25 September 2013

How to get a real education

Came across this article written by Dilbert-creator Scott Adams. (thanks to Rich Huffman). Should make most policy makers, teachers and parents think.

Here is the full text:

I understand why the top students in America study physics, chemistry, calculus and classic literature. The kids in this brainy group are the future professors, scientists, thinkers and engineers who will propel civilization forward. But why do we make B students sit through these same classes? That’s like trying to train your cat to do your taxes—a waste of time and money. Wouldn’t it make more sense to teach B students something useful, like entrepreneurship?

I speak from experience because I majored in entrepreneurship at Hartwick College in Oneonta, N.Y. Technically, my major was economics. But the unsung advantage of attending a small college is that you can mold your experience any way you want.

There was a small business on our campus called The Coffee House. It served beer and snacks, and featured live entertainment. It was managed by students, and it was a money-losing mess, subsidized by the college. I thought I could make a difference, so I applied for an opening as the so-called Minister of Finance. I landed the job, thanks to my impressive interviewing skills, my can-do attitude and the fact that everyone else in the solar system had more interesting plans.

The drinking age in those days was 18, and the entire compensation package for the managers of The Coffee House was free beer. That goes a long way toward explaining why the accounting system consisted of seven students trying to remember where all the money went. I thought we could do better. So I proposed to my accounting professor that for three course credits I would build and operate a proper accounting system for the business. And so I did. It was a great experience. Meanwhile, some of my peers were taking courses in art history so they’d be prepared to remember what art looked like just in case anyone asked.

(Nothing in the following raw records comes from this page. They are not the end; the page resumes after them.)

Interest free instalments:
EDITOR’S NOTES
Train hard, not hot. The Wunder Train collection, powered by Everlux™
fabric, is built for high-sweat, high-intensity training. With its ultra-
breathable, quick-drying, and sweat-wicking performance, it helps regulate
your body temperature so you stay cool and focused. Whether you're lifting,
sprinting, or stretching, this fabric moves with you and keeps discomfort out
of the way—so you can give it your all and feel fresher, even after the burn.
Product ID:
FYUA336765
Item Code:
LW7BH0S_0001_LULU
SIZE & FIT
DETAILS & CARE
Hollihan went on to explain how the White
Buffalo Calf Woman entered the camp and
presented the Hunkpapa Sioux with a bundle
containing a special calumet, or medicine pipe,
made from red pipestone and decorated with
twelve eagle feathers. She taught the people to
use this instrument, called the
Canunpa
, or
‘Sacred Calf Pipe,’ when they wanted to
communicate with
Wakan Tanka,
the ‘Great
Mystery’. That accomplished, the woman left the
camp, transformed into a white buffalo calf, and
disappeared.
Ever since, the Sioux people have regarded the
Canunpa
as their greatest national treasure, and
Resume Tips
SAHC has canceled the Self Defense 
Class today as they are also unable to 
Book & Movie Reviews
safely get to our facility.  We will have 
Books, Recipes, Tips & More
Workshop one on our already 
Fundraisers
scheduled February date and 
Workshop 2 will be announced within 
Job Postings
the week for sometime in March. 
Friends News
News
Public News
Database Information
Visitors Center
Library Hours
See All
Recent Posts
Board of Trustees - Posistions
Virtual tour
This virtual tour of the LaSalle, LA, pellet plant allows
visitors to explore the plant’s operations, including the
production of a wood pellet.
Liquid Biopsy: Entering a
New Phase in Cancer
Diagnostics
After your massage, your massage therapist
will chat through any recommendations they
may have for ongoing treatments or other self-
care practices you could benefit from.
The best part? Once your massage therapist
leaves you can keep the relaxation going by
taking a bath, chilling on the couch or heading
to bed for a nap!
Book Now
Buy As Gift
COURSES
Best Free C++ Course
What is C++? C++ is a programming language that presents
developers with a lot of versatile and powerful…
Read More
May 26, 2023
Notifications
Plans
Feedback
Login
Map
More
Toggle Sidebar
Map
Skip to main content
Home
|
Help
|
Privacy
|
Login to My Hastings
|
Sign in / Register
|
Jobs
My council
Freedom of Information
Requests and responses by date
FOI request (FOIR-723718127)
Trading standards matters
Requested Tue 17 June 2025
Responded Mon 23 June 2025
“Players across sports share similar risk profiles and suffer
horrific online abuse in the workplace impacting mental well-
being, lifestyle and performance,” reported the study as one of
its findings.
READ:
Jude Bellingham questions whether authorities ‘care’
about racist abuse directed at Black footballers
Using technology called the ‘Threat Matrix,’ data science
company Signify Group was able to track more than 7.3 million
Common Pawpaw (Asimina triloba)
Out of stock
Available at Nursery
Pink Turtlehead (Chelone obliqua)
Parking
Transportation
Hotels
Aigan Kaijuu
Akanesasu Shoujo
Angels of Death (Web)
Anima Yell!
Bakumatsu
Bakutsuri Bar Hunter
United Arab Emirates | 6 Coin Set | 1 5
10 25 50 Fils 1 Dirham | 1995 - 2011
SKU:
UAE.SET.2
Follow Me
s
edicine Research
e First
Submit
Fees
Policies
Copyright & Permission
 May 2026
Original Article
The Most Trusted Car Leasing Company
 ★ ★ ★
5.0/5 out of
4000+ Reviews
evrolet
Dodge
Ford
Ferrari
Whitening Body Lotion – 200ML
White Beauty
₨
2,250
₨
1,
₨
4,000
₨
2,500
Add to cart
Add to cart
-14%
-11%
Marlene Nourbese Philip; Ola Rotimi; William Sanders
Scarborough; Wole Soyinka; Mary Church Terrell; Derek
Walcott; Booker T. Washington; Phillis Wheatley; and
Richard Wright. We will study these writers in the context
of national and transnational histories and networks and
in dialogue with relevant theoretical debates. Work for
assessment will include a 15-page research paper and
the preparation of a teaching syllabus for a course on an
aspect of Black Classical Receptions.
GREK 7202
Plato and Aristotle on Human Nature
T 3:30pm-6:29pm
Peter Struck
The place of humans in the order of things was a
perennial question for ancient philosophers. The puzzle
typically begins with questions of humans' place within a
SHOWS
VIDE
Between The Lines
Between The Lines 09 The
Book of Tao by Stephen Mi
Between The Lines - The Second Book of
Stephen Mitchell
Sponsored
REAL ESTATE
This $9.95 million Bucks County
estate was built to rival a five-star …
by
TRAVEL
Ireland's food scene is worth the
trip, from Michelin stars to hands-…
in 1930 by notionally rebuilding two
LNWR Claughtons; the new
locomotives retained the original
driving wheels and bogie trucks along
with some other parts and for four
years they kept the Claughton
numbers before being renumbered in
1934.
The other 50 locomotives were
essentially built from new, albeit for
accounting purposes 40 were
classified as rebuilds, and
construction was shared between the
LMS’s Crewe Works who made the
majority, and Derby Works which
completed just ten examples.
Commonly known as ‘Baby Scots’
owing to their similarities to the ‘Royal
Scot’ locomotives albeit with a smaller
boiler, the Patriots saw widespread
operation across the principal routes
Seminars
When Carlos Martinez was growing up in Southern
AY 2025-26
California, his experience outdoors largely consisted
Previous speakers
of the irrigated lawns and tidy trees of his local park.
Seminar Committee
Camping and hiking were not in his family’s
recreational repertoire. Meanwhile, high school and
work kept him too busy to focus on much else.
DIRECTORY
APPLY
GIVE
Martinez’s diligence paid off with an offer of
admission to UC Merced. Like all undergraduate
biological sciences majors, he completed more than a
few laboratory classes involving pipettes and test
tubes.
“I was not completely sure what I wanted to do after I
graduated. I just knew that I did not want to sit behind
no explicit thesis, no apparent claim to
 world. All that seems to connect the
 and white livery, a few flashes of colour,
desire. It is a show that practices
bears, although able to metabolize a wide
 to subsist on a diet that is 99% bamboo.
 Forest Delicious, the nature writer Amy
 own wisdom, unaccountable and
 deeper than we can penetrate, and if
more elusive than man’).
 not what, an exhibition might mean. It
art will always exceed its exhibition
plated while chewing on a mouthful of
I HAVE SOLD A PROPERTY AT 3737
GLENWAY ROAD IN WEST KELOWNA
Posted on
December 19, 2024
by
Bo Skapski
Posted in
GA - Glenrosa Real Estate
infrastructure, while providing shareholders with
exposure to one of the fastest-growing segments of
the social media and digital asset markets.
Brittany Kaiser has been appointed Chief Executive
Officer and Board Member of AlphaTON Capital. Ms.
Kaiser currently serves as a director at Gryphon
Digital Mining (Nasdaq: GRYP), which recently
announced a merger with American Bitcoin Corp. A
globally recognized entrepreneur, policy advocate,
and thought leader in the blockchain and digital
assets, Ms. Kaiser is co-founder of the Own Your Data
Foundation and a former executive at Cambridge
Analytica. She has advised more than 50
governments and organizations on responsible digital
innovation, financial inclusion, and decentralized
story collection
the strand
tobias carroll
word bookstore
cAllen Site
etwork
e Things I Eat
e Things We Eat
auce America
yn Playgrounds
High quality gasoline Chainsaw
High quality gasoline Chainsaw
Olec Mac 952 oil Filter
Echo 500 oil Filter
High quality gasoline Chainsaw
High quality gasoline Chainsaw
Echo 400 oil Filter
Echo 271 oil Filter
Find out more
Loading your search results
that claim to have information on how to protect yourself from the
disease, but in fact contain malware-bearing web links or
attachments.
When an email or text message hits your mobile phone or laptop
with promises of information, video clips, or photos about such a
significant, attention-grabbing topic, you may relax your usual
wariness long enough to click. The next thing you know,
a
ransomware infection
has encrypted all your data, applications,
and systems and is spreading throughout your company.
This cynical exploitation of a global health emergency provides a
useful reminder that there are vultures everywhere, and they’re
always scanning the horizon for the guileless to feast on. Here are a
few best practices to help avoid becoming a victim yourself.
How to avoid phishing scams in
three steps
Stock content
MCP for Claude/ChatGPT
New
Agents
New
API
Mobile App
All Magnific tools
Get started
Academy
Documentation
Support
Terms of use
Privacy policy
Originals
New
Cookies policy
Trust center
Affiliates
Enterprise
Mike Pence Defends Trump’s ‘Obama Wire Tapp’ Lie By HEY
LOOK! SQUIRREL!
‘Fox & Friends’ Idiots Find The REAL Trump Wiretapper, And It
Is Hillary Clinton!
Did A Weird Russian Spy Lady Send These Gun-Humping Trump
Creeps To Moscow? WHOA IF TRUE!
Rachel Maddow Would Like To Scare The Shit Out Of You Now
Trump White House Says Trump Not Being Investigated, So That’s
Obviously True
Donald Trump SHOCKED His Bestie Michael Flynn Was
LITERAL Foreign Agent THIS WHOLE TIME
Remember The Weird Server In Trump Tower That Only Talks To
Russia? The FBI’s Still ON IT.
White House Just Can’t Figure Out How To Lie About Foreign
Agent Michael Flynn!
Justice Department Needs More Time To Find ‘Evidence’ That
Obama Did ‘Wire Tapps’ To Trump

One day the managers of The Coffee House had a meeting to discuss two topics. First, our Minister of Employment was recommending that we fire a bartender, who happened to be one of my best friends. Second, we needed to choose a leader for our group. On the first question, there was a general consensus that my friend lacked both the will and the potential to master the bartending arts. I reluctantly voted with the majority to fire him.

But when it came to discussing who should be our new leader, I pointed out that my friend—the soon-to-be-fired bartender—was tall, good-looking and so gifted at b.s. that he’d be the perfect leader. By the end of the meeting I had persuaded the group to fire the worst bartender that any of us had ever seen…and ask him if he would consider being our leader. My friend nailed the interview and became our Commissioner. He went on to do a terrific job. That was the year I learned everything I know about management.

At about the same time, this same friend, along with my roommate and me, hatched a plan to become the student managers of our dormitory and to get paid to do it. The idea involved replacing all of the professional staff, including the resident assistant, security guard and even the cleaning crew, with students who would be paid to do the work. We imagined forming a dorm government to manage elections for various jobs, set out penalties for misbehavior and generally take care of business. And we imagined that the three of us, being the visionaries for this scheme, would run the show.

We pitched our entrepreneurial idea to the dean and his staff. To our surprise, the dean said that if we could get a majority of next year’s dorm residents to agree to our scheme, the college would back it.

It was a high hurdle, but a loophole made it easier to clear. We only needed a majority of students who said they planned to live in the dorm next year. And we had plenty of friends who were happy to plan just about anything so long as they could later change their minds. That’s the year I learned that if there’s a loophole, someone’s going to drive a truck through it, and the people in the truck will get paid better than the people under it.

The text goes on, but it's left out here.